Türkiye Tohumcular Birliği Başkanı Yılmaz, “1990’da 97 bin ton olan sertifikalı tohumluk üretimi 2002 yılında 145 bin tona, 2016’da 958 bin tona ve 2017’de 1 milyon 49 bin 361 tona yükseldi.” dedi.
Türkiye Tohumcular Birliği (TÜRKTOB) Başkanı Kamil Yılmaz, 1990’da 97 bin ton olan sertifikalı tohumluk üretiminin 2016’da 958 bin tona, 2017’de ise 1 milyon 49 bin 361 tona yükseldiğini söyledi.
Yılmaz, Ekonomi Gazetecileri Derneği’nin (EGD) bu yıl 13’üncüsünü düzenlediği Kartepe Ekonomi Zirvesinde basın mensuplarıyla bir araya geldi.
Burada gazetecilere Türk tohumculuk sektörünün geldiği son noktaya ilişkin bilgiler veren Yılmaz, tohumun, insanların beslenme ve giyinmesinde çok önemli bir sektör olduğunu bildirdi.
Yılmaz, bir taraftan sanayileşmeye önem verirken, tarımın zaman zaman ihmal edilebildiğini kaydederek, tohumculukla ilgili Cumhuriyet tarihinde yapılan çalışmalardan bahsetti.
Tohumculuk kavramlarının Türkiye’de ilk kez 1960’larda konuşulmaya başlandığını dile getiren Yılmaz, 1963’ten sonra Türkiye’nin tohumluk üretimi, ticareti, sertifikasyonu, piyasa denetimi, tohumluk standartları gibi kavramlarla tanıştığını anlattı.
Yılmaz, 1980’li yıllara gelindiğinde Türkiye’de tamamen kamu ağırlıklı bir tohumculuk sektörünün bulunduğunu kaydederek, merhum Cumhurbaşkanı Turgut Özal ve sonrasında sektörde serbest piyasanın işletilmeye başlandığını, özel tohum şirketlerinin kurulmasına imkan verildiğini aktardı.
“2017’de 238 milyon adet meyve fidanı üretildi”
Yılmaz, tohumculuk sektöründe 1980’de 3 olan şirket sayısının bugün 832’ye çıktığını belirterek, “1990’da 97 bin ton olan sertifikalı tohumluk üretimi 2002 yılında 145 bin tona, 2016’da 958 bin tona ve 2017’de 1 milyon 49 bin 361 tona yükseldi.” diye konuştu.
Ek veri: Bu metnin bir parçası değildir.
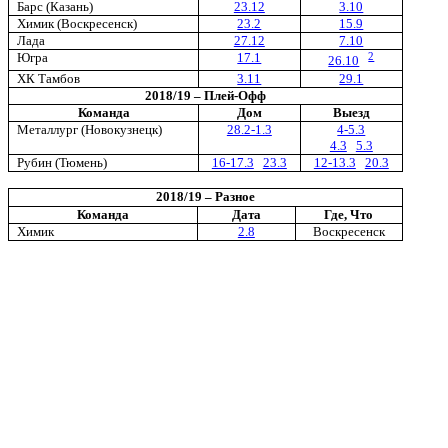
Барс (Казань)
23.12
3.10
Химик (Воскресенск)
23.2
15.9
Лада
27.12
7.10
Югра
17.1
2
26.10
ХК Тамбов
3.11
29.1
2018/19 – Плей-Офф
Команда
Дом
Выезд
Металлург (Новокузнецк)
28.2-1.3
4-5.3
4.3
5.3
Рубин (Тюмень)
16-17.3
23.3
12-13.3
20.3
2018/19 – Разное
Команда
Дата
Где, Что
Химик
2.8
Воскресенск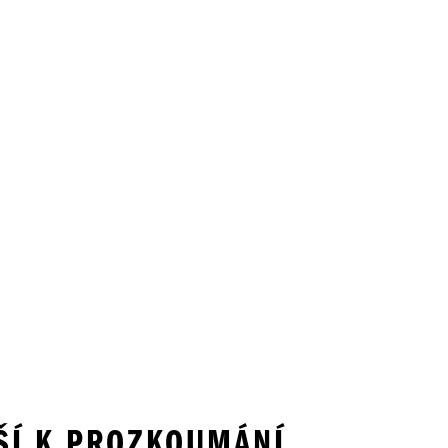
LŠÍ K PROZKOUMÁNÍ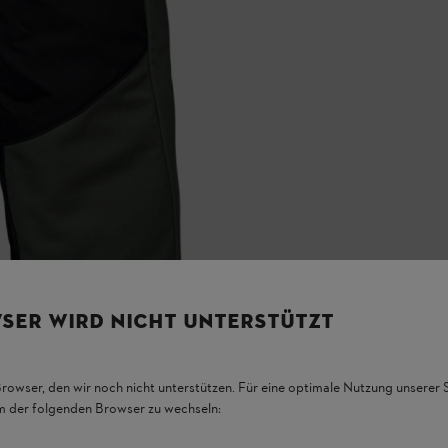
SER WIRD NICHT UNTERSTÜTZT
Browser, den wir noch nicht unterstützen. Für eine optimale Nutzung unserer
em der folgenden Browser zu wechseln: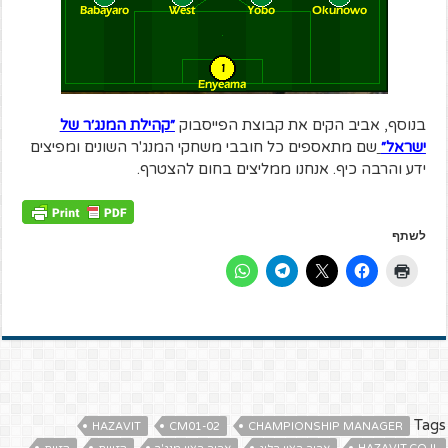
בנוסף, אביב הקים את קבוצת הפייסבוק
״
קהילת המנג׳ר של
ישראל״
שם מתאספים כל חובבי משחקי המנג'ר השונים ומפיצים
ידע והרבה כיף. אנחנו ממליצים בחום להצטרף.
לשתף
Tags
HAZAVIT
CM01-02
CHAMPIONSHIP MANAGER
Tohumluk üretiminin 2007’de 325 bin ton iken 2008’de kurulan ve bugün 43 bin üyeye ulaşan TÜRKTOB’un çalışmaları sayesinde rakamın ciddi artış göstererek 2010’da 497 bin tona yükseldiğini dile getiren Yılmaz, ondan sonraki yıllarda da sektörün istikrarlı bir ilerleme sağladığını bildirdi.
Yılmaz, fide, fidan ve süs bitkilerinde önemli noktaya geldiklerini belirterek, “2017’de 238 milyon adet meyve fidanı, 4 milyar adet sebze fidesi, 1 milyar 619 bin adet süs bitkisi üretildi.” ifadesini kullandı.
Fidan, fide ve süs bitkileri üretiminin tamamına yakınının özel sektör tarafından gerçekleştirildiğini aktaran Yılmaz, 2017’de 56 milyonu aşkın iç mekan süs bitkisi, 491 milyona yakın dış mekan süs bitkisi, 22 milyona ulaşan çiçek soğanı üretimiyle ciddi rakamlar elde ettiklerini anlattı.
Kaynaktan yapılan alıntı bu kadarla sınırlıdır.